The Fire scored two goals early and kept creating chances. Nikolic was denied on a close-range volley in the first half and missed an open shot in the second half or else he could have scored more than the one goal.
Without going deeper into the stats, the takeaway is that this game was a blowout, was always going to be a blowout and didn't require particularly efficient finishing from the Fire to be a blowout.
Accam: "I thought I could do anything on the pitch"
Accam's hat trick got the headlines, but he also had an assist on Nikolic's goal. On the assist he showed something he hasn't done often. Look where Accam received the ball on that play:
This is Accam as a playmaking attacking midfielder for one play. He received the ball just past midfield off a turnover, but it wasn’t a classic counter. Orlando had five players behind the ball and he had two Fire players, Nikolic and Luis Solignac, in front of him. He turned, put a move on Antonio Nocerino to give himself the space to set up Nikolic, made the pass and Nikolic finished with his first touch.

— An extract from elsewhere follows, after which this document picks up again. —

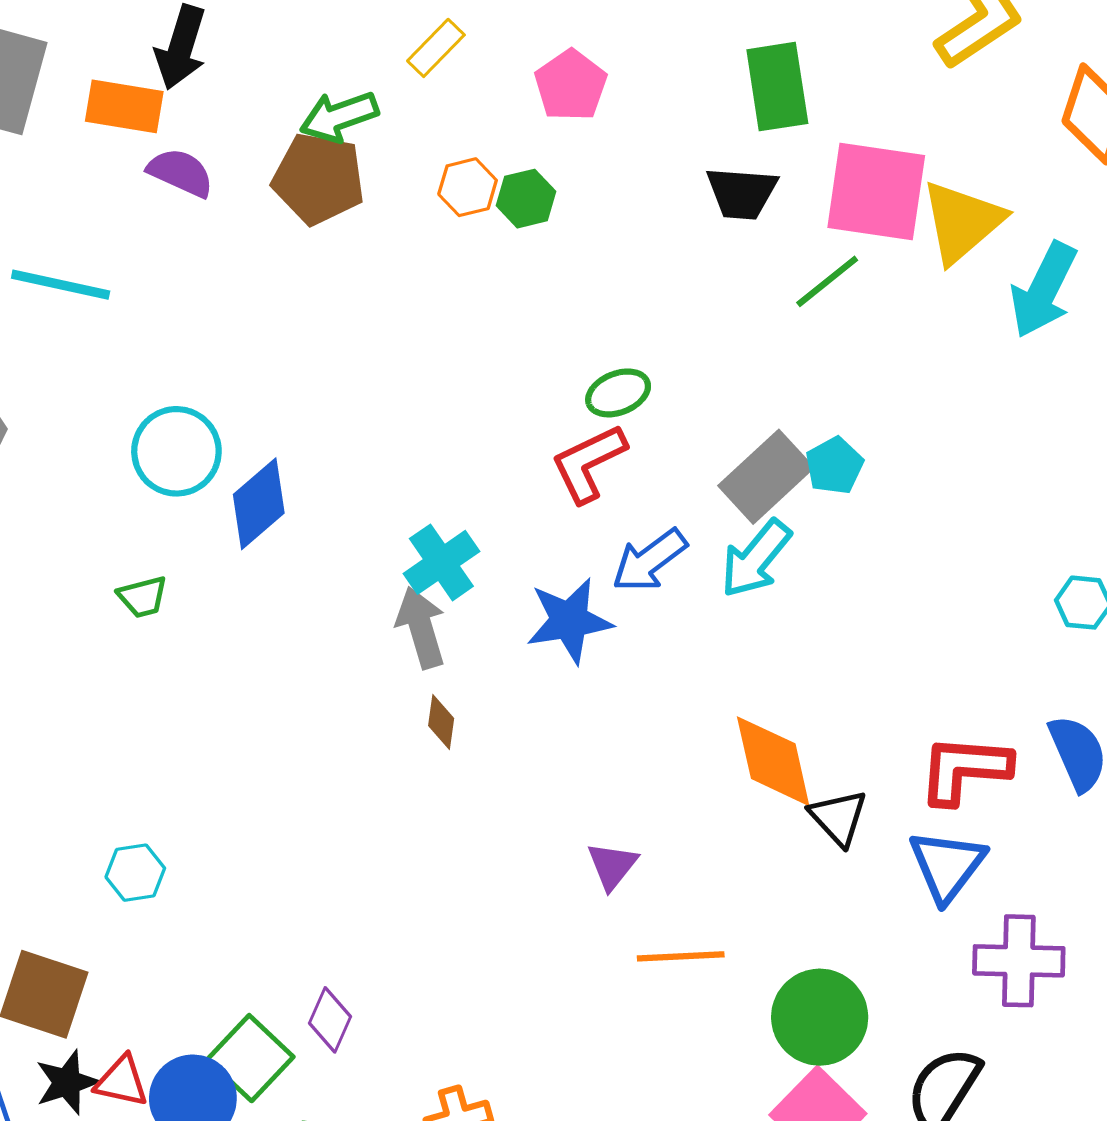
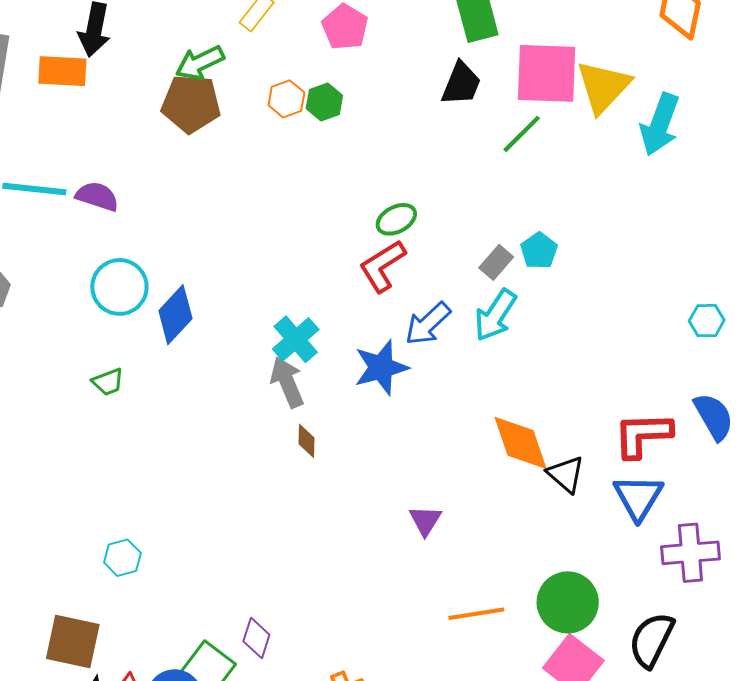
purple semicircle: (181, 173) -> (97, 196), moved
black trapezoid: (742, 193) -> (461, 84), turned -66
gray rectangle: (766, 477) -> (496, 262), size x0.6
orange line: (681, 956) -> (476, 614), moved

Accam's first goal was about positioning. He found a way to get open in the six-yard box, and the backheel was just the exclamation mark to finish the play. His second goal was classic Accam getting behind a defense and being almost too patient to shoot before scoring into an open net.
He showed a little bit of everything Saturday.
Michael de Leeuw tracking Kaka
Just watch Michael de Leeuw, a natural forward, recognize Kaka running into open space and then cut him off and intercept a pass intended for the Brazilian.